Material provided:
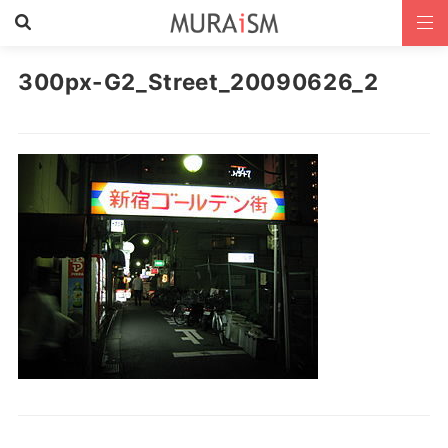
300px-G2_Street_20090626_2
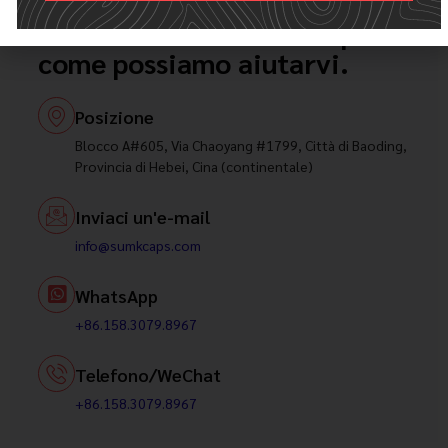
Alternative:
Contattateci e fateci sapere
come possiamo aiutarvi.
Posizione
Blocco A#605, Via Chaoyang #1799, Città di Baoding,
Provincia di Hebei, Cina (continentale)
Inviaci un'e-mail
info@sumkcaps.com
WhatsApp
+86.158.3079.8967
Telefono/WeChat
+86.158.3079.8967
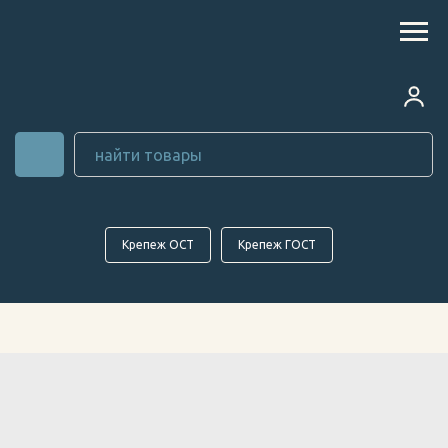
Крепеж ОСТ
Крепеж ГОСТ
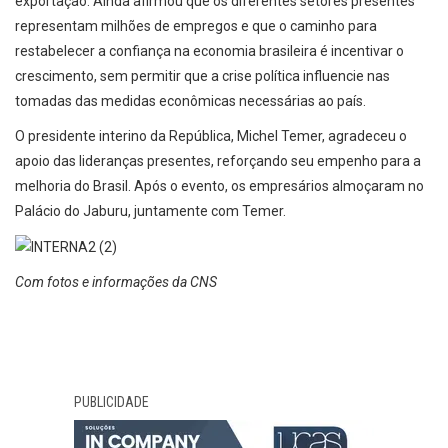
exportação. Ainda afirmou que os diferentes setores presentes
representam milhões de empregos e que o caminho para
restabelecer a confiança na economia brasileira é incentivar o
crescimento, sem permitir que a crise política influencie nas
tomadas das medidas econômicas necessárias ao país.
O presidente interino da República, Michel Temer, agradeceu o
apoio das lideranças presentes, reforçando seu empenho para a
melhoria do Brasil. Após o evento, os empresários almoçaram no
Palácio do Jaburu, juntamente com Temer.
Com fotos e informações da CNS
PUBLICIDADE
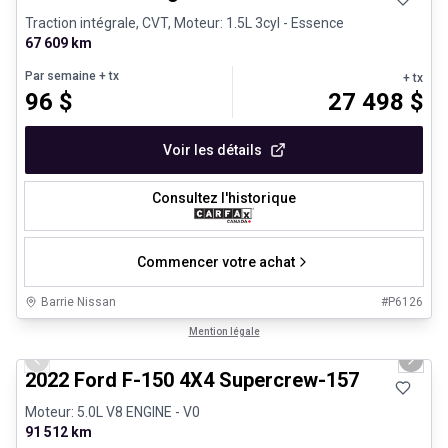
Traction intégrale, CVT, Moteur: 1.5L 3cyl - Essence
67 609 km
Par semaine
+ tx
+ tx
96
$
27 498
$
Voir les détails
Consultez l'historique
Commencer votre achat
Barrie Nissan
#
P6126
1/8
Très bonne offre
Mention légale
Previous slide
Next 
2022 Ford F-150 4X4 Supercrew-157
Moteur: 5.0L V8 ENGINE - V0
91 512 km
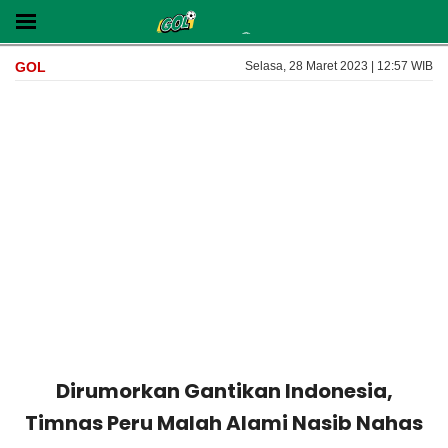
GOL
Selasa, 28 Maret 2023 | 12:57 WIB
Dirumorkan Gantikan Indonesia,
Timnas Peru Malah Alami Nasib Nahas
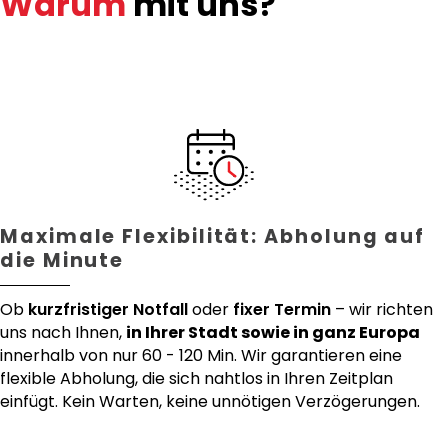
Warum
mit uns?
Maximale Flexibilität: Abholung auf
die Minute
Ob
kurzfristiger Notfall
oder
fixer Termin
– wir richten
uns nach Ihnen,
in Ihrer Stadt sowie in ganz Europa
innerhalb von nur 60 - 120 Min. Wir garantieren eine
flexible Abholung, die sich nahtlos in Ihren Zeitplan
einfügt. Kein Warten, keine unnötigen Verzögerungen.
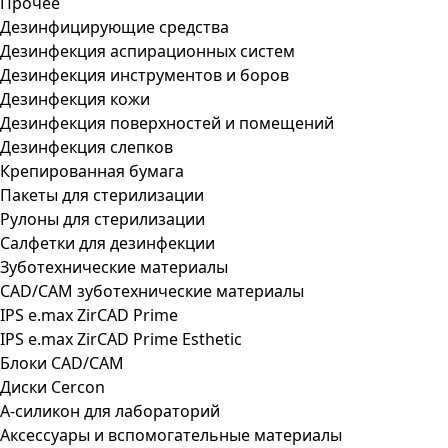
Прочее
Дезинфицирующие средства
Дезинфекция аспирационных систем
Дезинфекция инструментов и боров
Дезинфекция кожи
Дезинфекция поверхностей и помещений
Дезинфекция слепков
Крепированная бумага
Пакеты для стерилизации
Рулоны для стерилизации
Салфетки для дезинфекции
Зуботехнические материалы
CAD/CAM зуботехнические материалы
IPS e.max ZirCAD Prime
IPS e.max ZirCAD Prime Esthetic
Блоки CAD/CAM
Диски Cercon
А-силикон для лабораторий
Аксессуары и вспомогательные материалы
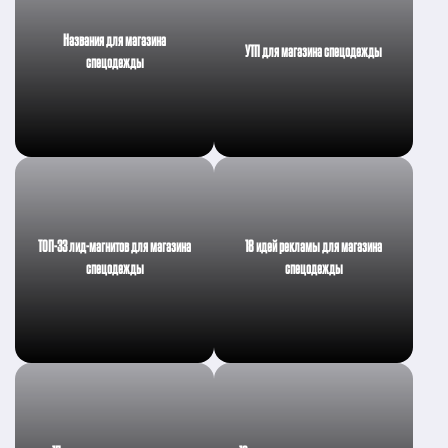
Названия для магазина
УТП для магазина спецодежды
спецодежды
ТОП-33 лид-магнитов для магазина
18 идей рекламы для магазина
спецодежды
спецодежды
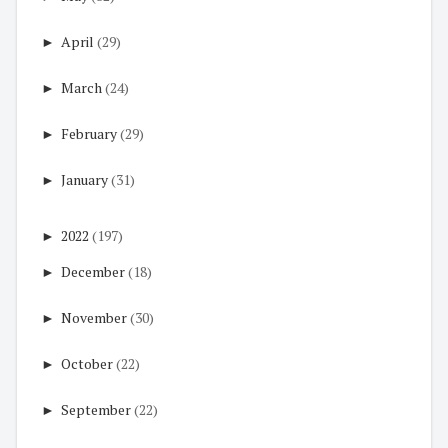
►
April
(29)
►
March
(24)
►
February
(29)
►
January
(31)
►
2022
(197)
►
December
(18)
►
November
(30)
►
October
(22)
►
September
(22)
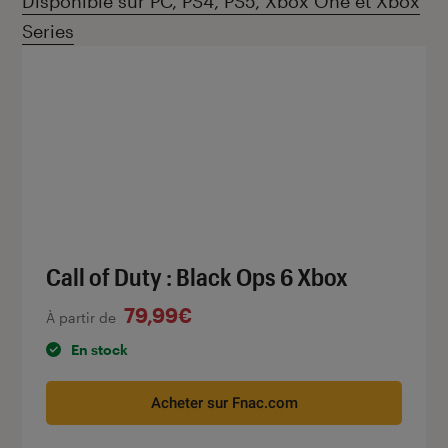
Disponible sur PC, PS4, PS5, Xbox One et Xbox
Series
Call of Duty : Black Ops 6 Xbox
79,99€
À partir de
En stock
Acheter sur Fnac.com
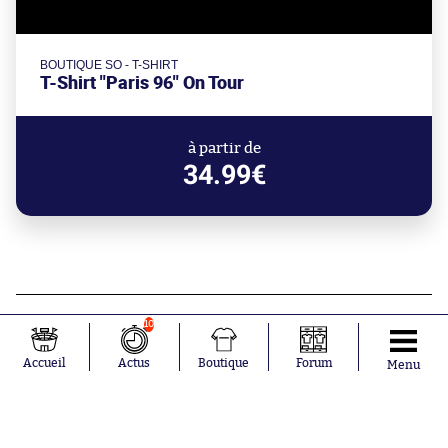
BOUTIQUE SO - T-SHIRT
T-Shirt "Paris 96" On Tour
à partir de
34.99€
Aujourd'hui à 16:10
10
Des organisations pour les droits
humains demandent une « réforme
Accueil
Actus
Boutique
Forum
Menu
systémique » de la FIFA
Aujourd'hui à 15:47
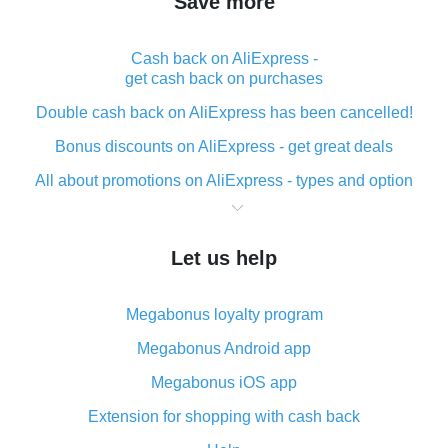
Save more
Cash back on AliExpress -
get cash back on purchases
Double cash back on AliExpress has been cancelled!
Bonus discounts on AliExpress - get great deals
All about promotions on AliExpress - types and option
What is cash back when making purchases on
AliExpress - short and sweet
Let us help
The best place to download cash back for AliExpress
and how to install it
Megabonus loyalty program
What is the AliExpress cash back plugin and what are
its advantages
Megabonus Android app
Cash back from the AliExpress mobile app -
Megabonus iOS app
advantages of the plugin
Extension for shopping with cash back
Double cash back on AliExpress has been cancelled!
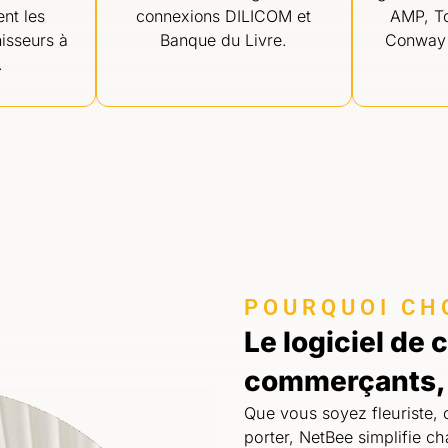
nt les
connexions DILICOM et
AMP, To
isseurs à
Banque du Livre.
Conway 
.
POURQUOI CHO
Le logiciel de
commerçants, 
Que vous soyez fleuriste, c
porter, NetBee simplifie c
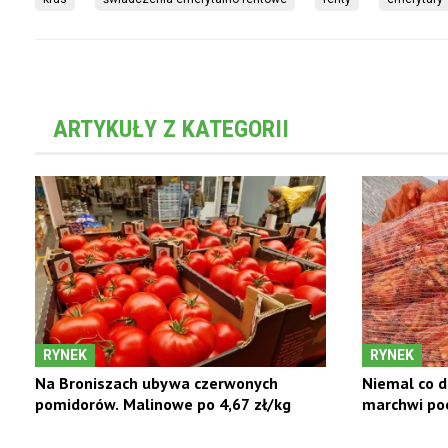
ARTYKUŁY Z KATEGORII
RYNEK
RYNEK
Na Broniszach ubywa czerwonych
Niemal co d
pomidorów. Malinowe po 4,67 zł/kg
marchwi poc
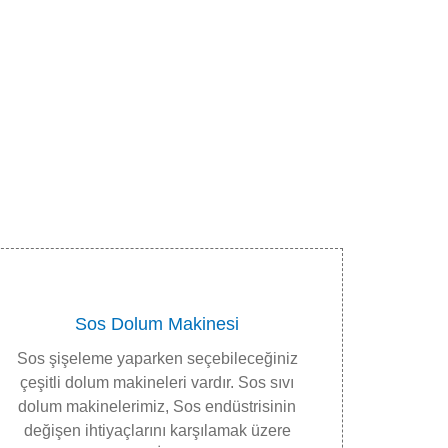
Sos Dolum Makinesi
Sos şişeleme yaparken seçebileceğiniz
çeşitli dolum makineleri vardır. Sos sıvı
dolum makinelerimiz, Sos endüstrisinin
değişen ihtiyaçlarını karşılamak üzere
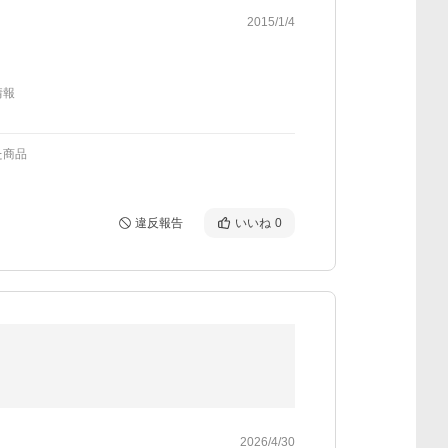
2015/1/4
情報
た商品
違反報告
いいね
0
2026/4/30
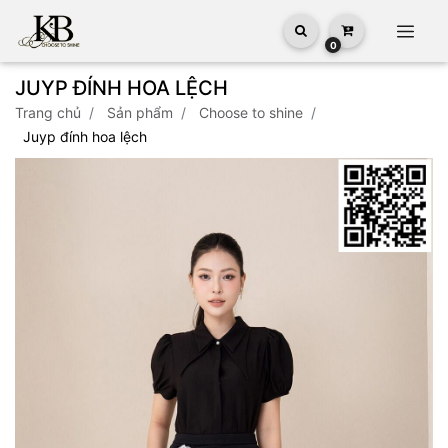
0
JUYP ĐÍNH HOA LỆCH
trang chủ
sản phẩm
choose to shine
juyp đính hoa lệch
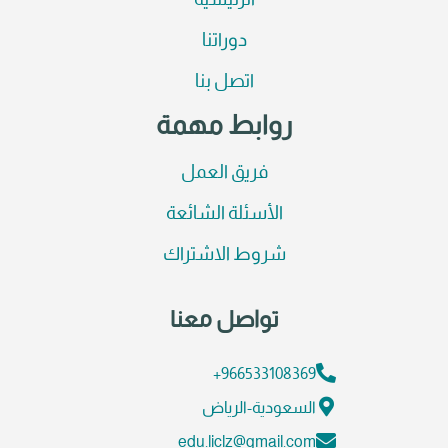
الرئيسية
دوراتنا
اتصل بنا
روابط مهمة
فريق العمل
الأسئلة الشائعة
شروط الاشتراك
تواصل معنا
966533108369+
السعودية-الرياض
edu.liclz@gmail.com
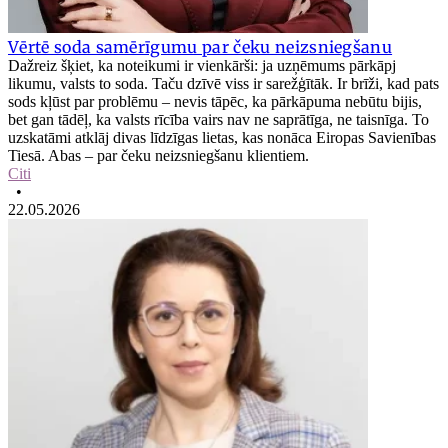
Vērtē soda samērīgumu par čeku neizsniegšanu
Dažreiz šķiet, ka noteikumi ir vienkārši: ja uzņēmums pārkāpj
likumu, valsts to soda. Taču dzīvē viss ir sarežģītāk. Ir brīži, kad pats
sods kļūst par problēmu – nevis tāpēc, ka pārkāpuma nebūtu bijis,
bet gan tādēļ, ka valsts rīcība vairs nav ne saprātīga, ne taisnīga. To
uzskatāmi atklāj divas līdzīgas lietas, kas nonāca Eiropas Savienības
Tiesā. Abas – par čeku neizsniegšanu klientiem.
Citi
•
22.05.2026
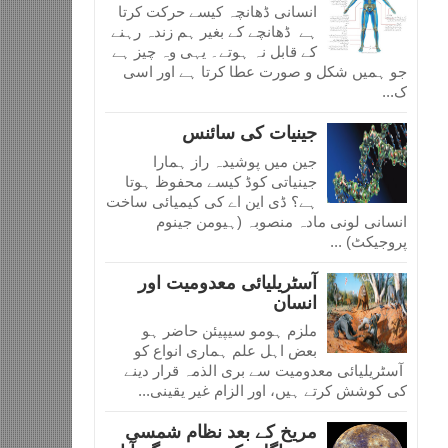
انسانی ڈھانچہ کیسے حرکت کرتا
ہے ڈھانچے کے بغیر ہم زندہ رہنے
کے قابل نہ ہوتے۔ یہی وہ چیز ہے
جو ہمیں شکل و صورت عطا کرتا ہے اور اسی
ک...
جینیات کی سائنس
جین میں پوشیدہ راز ہمارا
جینیاتی کوڈ کیسے محفوظ ہوتا
ہے؟ ڈی این اے کی کیمیائی ساخت
انسانی لونی مادہ منصوبہ (ہیومن جینوم
پروجیکٹ) ...
آسٹریلیائی معدومیت اور
انسان
ملزم ہومو سیپیئن حاضر ہو
بعض اہل علم ہماری انواع کو
آسٹریلیائی معدومیت سے بری الذمہ قرار دینے
کی کوشش کرتے ہیں، اور الزام غیر یقینی...
مریخ کے بعد نظام شمسی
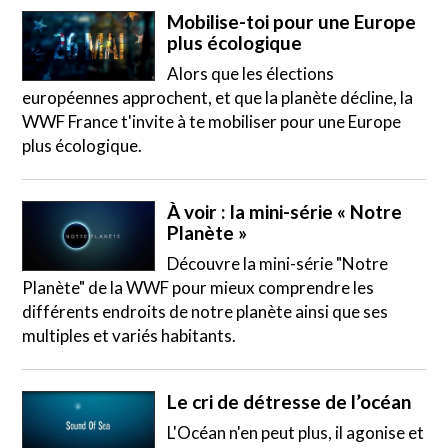
Mobilise-toi pour une Europe
plus écologique
Alors que les élections
européennes approchent, et que la planète décline, la
WWF France t'invite à te mobiliser pour une Europe
plus écologique.
À voir : la mini-série « Notre
Planète »
Découvre la mini-série "Notre
Planète" de la WWF pour mieux comprendre les
différents endroits de notre planète ainsi que ses
multiples et variés habitants.
Le cri de détresse de l’océan
L'Océan n'en peut plus, il agonise et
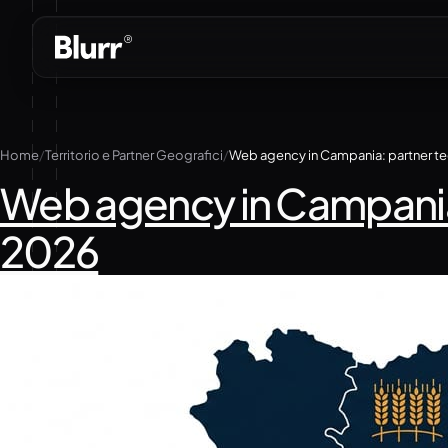
Vai
al
contenuto
Home
Territorio e Partner Geografici
Web agency in Campania: 
2026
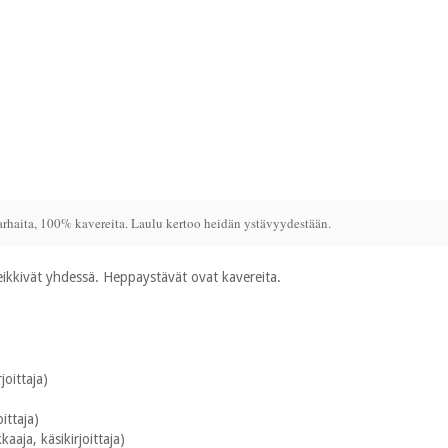
rhaita, 100% kavereita. Laulu kertoo heidän ystävyydestään.
leikkivät yhdessä. Heppaystävät ovat kavereita.
joittaja)
ittaja)
kaaja, käsikirjoittaja)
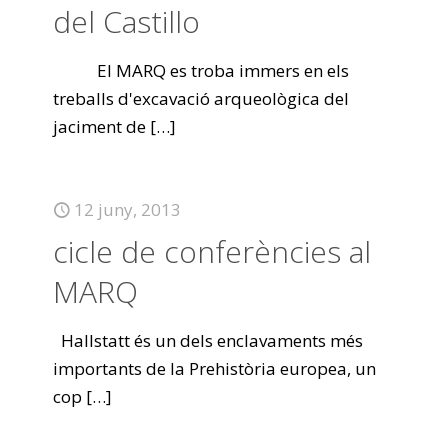
del Castillo
El MARQ es troba immers en els
treballs d'excavació arqueològica del
jaciment de
[…]
12 juny, 2013
cicle de conferències al
MARQ
Hallstatt és un dels enclavaments més
importants de la Prehistòria europea, un
cop
[…]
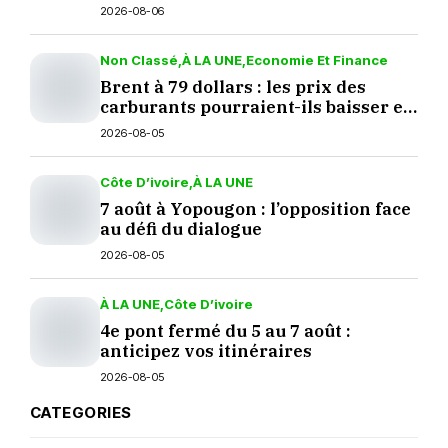
2026-08-06
Non Classé
À LA UNE
Economie Et Finance
Brent à 79 dollars : les prix des
carburants pourraient-ils baisser en
septembre ?
2026-08-05
Côte D’ivoire
À LA UNE
7 août à Yopougon : l’opposition face
au défi du dialogue
2026-08-05
À LA UNE
Côte D’ivoire
4e pont fermé du 5 au 7 août :
anticipez vos itinéraires
2026-08-05
CATEGORIES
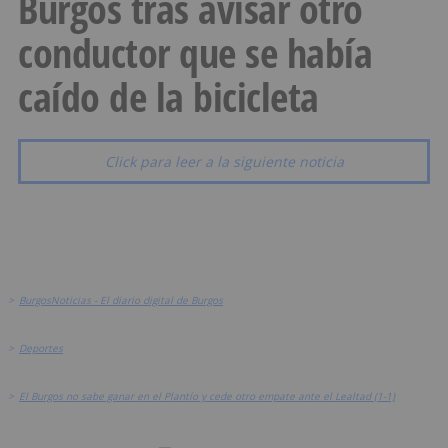
Burgos tras avisar otro
conductor que se había
caído de la bicicleta
Click para leer a la siguiente noticia
>
BurgosNoticias - El diario digital de Burgos
>
Deportes
>
El Burgos no sabe ganar en el Plantío y cede otro empate ante el Lealtad (1-1)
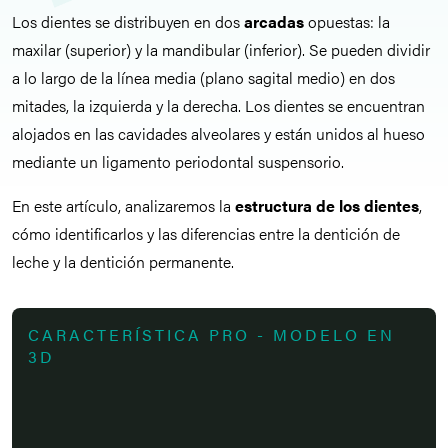
Los dientes se distribuyen en dos
arcadas
opuestas: la
maxilar (superior) y la mandibular (inferior). Se pueden dividir
a lo largo de la línea media (plano sagital medio) en dos
mitades, la izquierda y la derecha. Los dientes se encuentran
alojados en las cavidades alveolares y están unidos al hueso
mediante un ligamento periodontal suspensorio.
En este artículo, analizaremos la
estructura de los dientes
,
cómo identificarlos y las diferencias entre la dentición de
leche y la dentición permanente.
CARACTERÍSTICA PRO - MODELO EN
3D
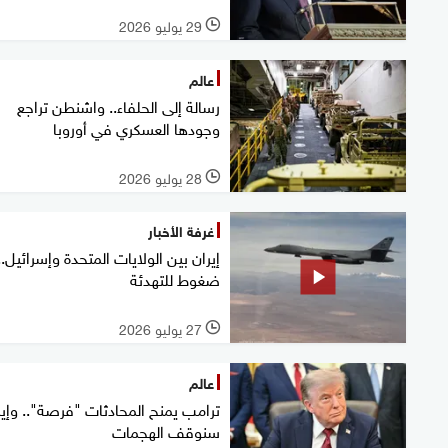
29 يوليو 2026
l
عالم
رسالة إلى الحلفاء.. واشنطن تراجع
وجودها العسكري في أوروبا
28 يوليو 2026
l
غرفة الأخبار
إيران بين الولايات المتحدة وإسرائيل..
ضغوط للتهدئة
27 يوليو 2026
l
عالم
ترامب يمنح المحادثات "فرصة".. وإير
سنوقف الهجمات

Directions: Repeat the records above exactly, from the first line through the line that contains "crescimento, sem permitir", and leave out the pictures.

Exercise answer:
300px-G2_Street_20090626_2
Alternative:
Contattateci e fateci sapere
come possiamo aiutarvi.
Posizione
Blocco A#605, Via Chaoyang #1799, Città di Baoding,
Provincia di Hebei, Cina (continentale)
Inviaci un'e-mail
info@sumkcaps.com
WhatsApp
+86.158.3079.8967
Telefono/WeChat
+86.158.3079.8967
Крепеж ОСТ
Крепеж ГОСТ
exportação. Ainda afirmou que os diferentes setores presentes
representam milhões de empregos e que o caminho para
restabelecer a confiança na economia brasileira é incentivar o
crescimento, sem permitir que a crise política influencie nas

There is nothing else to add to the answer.